Monitoring app - Visible - a platform "designed for any invisible illness that benefits from resting and pacing - including ME/CFS & Long Covid."

Funny, I was thinking about it earlier today and decided to stop for the same reasons. I’ve just routinely been doing the free app thing but honestly, the patterns are things I am already aware of, have other data being gathered from my Apple Watch and I’m not currently changing anything in my management routine. So, one less thing for me to do.
I had the paid for armband and also stopped. I found it uncomfortable and logging symptoms tedious. I disliked the interpreted hrv algorithm score, which did not allow for false positive excessive highs which I experience in my pem. I get a direct overnight hrv off my smart watch the trend of which is predictable, once I learned to understand them. I now only track 3 things in a paper filofax.
 
I had the paid for armband and also stopped. I found it uncomfortable and logging symptoms tedious. I disliked the interpreted hrv algorithm score, which did not allow for false positive excessive highs which I experience in my pem. I get a direct overnight hrv off my smart watch the trend of which is predictable, once I learned to understand them. I now only track 3 things in a paper filofax.
When I did the armband, it was a) a pain in the bum because the battery didn’t last more than a day and b) needed me to think a lot about the alert thresholds because my HR is too high just existing and was bouncing off the rev limiter just being sat on the sofa, let alone walking my sorry carcass to the loo or anything daring like that.

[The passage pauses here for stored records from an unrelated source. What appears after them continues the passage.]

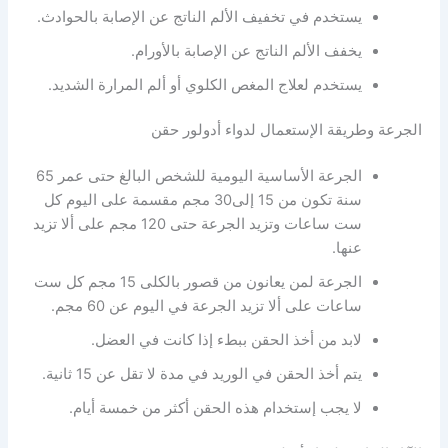
يستخدم في تخفيف الألم الناتج عن الإصابة بالحوادث.
يخفف الألم الناتج عن الإصابة بالأورام.
يستخدم لعلاج المغص الكلوي أو ألم المرارة الشديد.
الجرعة وطريقة الإستعمال لدواء أدولور حقن
الجرعة الأساسية اليومية للشخص البالغ حتى عمر 65
سنة تكون من 15 إلى30 مجم مقسمة على اليوم كل
ست ساعات وتزيد الجرعة حتى 120 مجم على ألا تزيد
عنها.
الجرعة لمن يعانون من قصور بالكلى 15 مجم كل ست
ساعات على ألا تزيد الجرعة في اليوم عن 60 مجم.
لابد من أخذ الحقن ببطء إذا كانت في العضل.
يتم أخذ الحقن في الوريد في مدة لا تقل عن 15 ثانية.
لا يجب إستخدام هذه الحقن أكثر من خمسة أيام.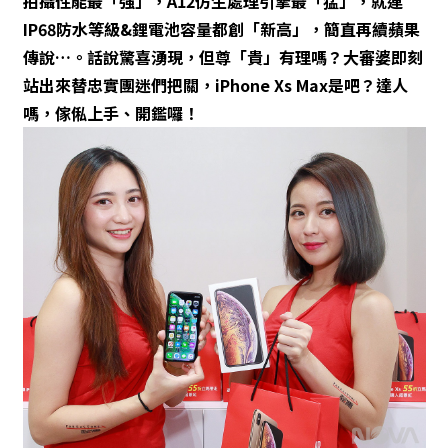
拍攝性能最「強」，A12仿生處理引擎最「猛」，就連
IP68防水等級&鋰電池容量都創「新高」，簡直再續蘋果
傳說…。話說驚喜湧現，但尊「貴」有理嗎？大審婆即刻
站出來替忠實團迷們把關，iPhone Xs Max是吧？達人
嗎，傢俬上手、開鑑囉！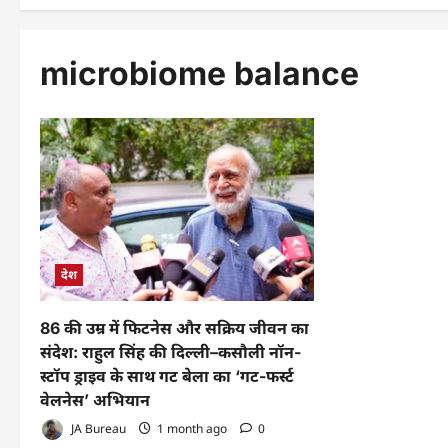
microbiome balance
देश
86 की उम्र में फिटनेस और सक्रिय जीवन का
संदेश: राहुल सिंह की दिल्ली–कसौली नॉन-
स्टॉप ड्राइव के साथ गट बेला का ‘गट-फर्स्ट
वेलनेस’ अभियान
JA Bureau
1 month ago
0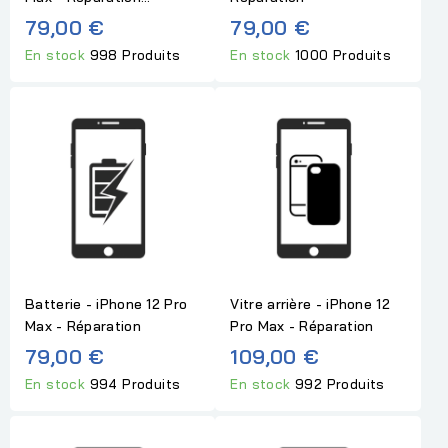
79,00 €
79,00 €
En stock
998 Produits
En stock
1000 Produits
Batterie - iPhone 12 Pro
Vitre arrière - iPhone 12
Max - Réparation
Pro Max - Réparation
79,00 €
109,00 €
En stock
994 Produits
En stock
992 Produits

I get the idea of it, maybe if I was new to the illness and pacing, but, I feel like I’m a grand master of pacing so they got one month of subs out of me and that was it.
 
Maybe it is because I grew up in an analog world, long before any of this modern self-surveillance tech was available, but I just can't get into all this stuff. I just can't see the value in it. Maybe heart rate monitoring has some limited value. Maybe. But if we don't have any clear biomarkers yet, like diabetics do for example, then what is it we are monitoring?

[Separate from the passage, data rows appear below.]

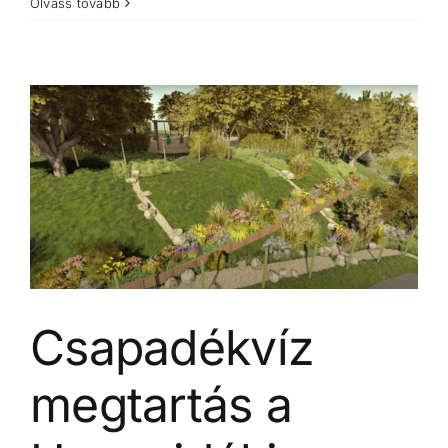
Olvass tovább
Csapadékvíz
megtartás a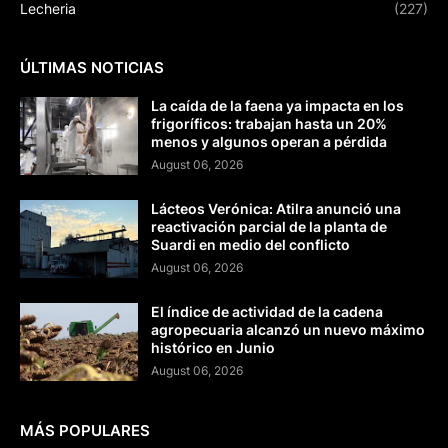
Lecheria
(227)
ÚLTIMAS NOTICIAS
La caída de la faena ya impacta en los
frigoríficos: trabajan hasta un 20%
menos y algunos operan a pérdida
August 06, 2026
Lácteos Verónica: Atilra anunció una
reactivación parcial de la planta de
Suardi en medio del conflicto
August 06, 2026
El índice de actividad de la cadena
agropecuaria alcanzó un nuevo máximo
histórico en Junio
August 06, 2026
MÁS POPULARES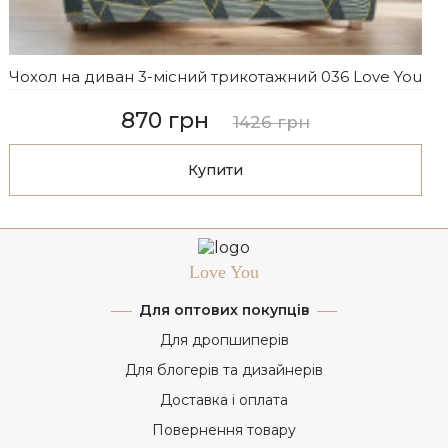
Чохол на диван 3-місний трикотажний 036 Love You
870 грн
1426 грн
Купити
Love You
Для оптових покупців
Для дропшиперів
Для блогерів та дизайнерів
Доставка і оплата
Повернення товару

It all just seems like a dead end to me, at this stage.
 
Maybe it is because I grew up in an analog world, long before any of this modern self-surveillance tech was available, but I just can't get into all this stuff. I just can't see the value in it. Maybe heart rate monitoring has some limited value. Maybe. But if we don't have any clear biomarkers yet, like diabetics do for example, then what is it we are monitoring?

It all just seems like a dead end to me, at this stage.
Thresholds.
You know like you pace so you don’t “overdo it” well we no longer need sessions with an OT telling us we’ve been overdoing things if we’re tired (silly us!) or reams of rehashed “how to pace” guides.

The whole thing has been automated for us, giving a second by second account of how draining it is for us to, say, sit and listen to an OT blather on about doing things, but not too many things, after 5 minutes sit down, but not for too long etc

I just like having the actual specifics. No more vague “you’ve overdone it” blame, no I haven’t and I’m still tired, guess what it’s the nature of ME.
 
I did my own versions of a lot of what visible does earlier in my ME/CFS journey (logging activity, tracking steps, heart rate, hrv, etc) but stopped. What I learned was useful but as an ongoing thing it wasn’t.

I also have some concerns over visible themselves. These sort of companies usually cash in at some point, that means selling up to another outfit (often a tech or health company) and profiting from the data collected. Data which in this case sick people are often paying a lot to give them. They may have a good founders story to tell, but that’s just part of the pitch and pattern. Maybe I’m being too cynical but we’ve seen it many times.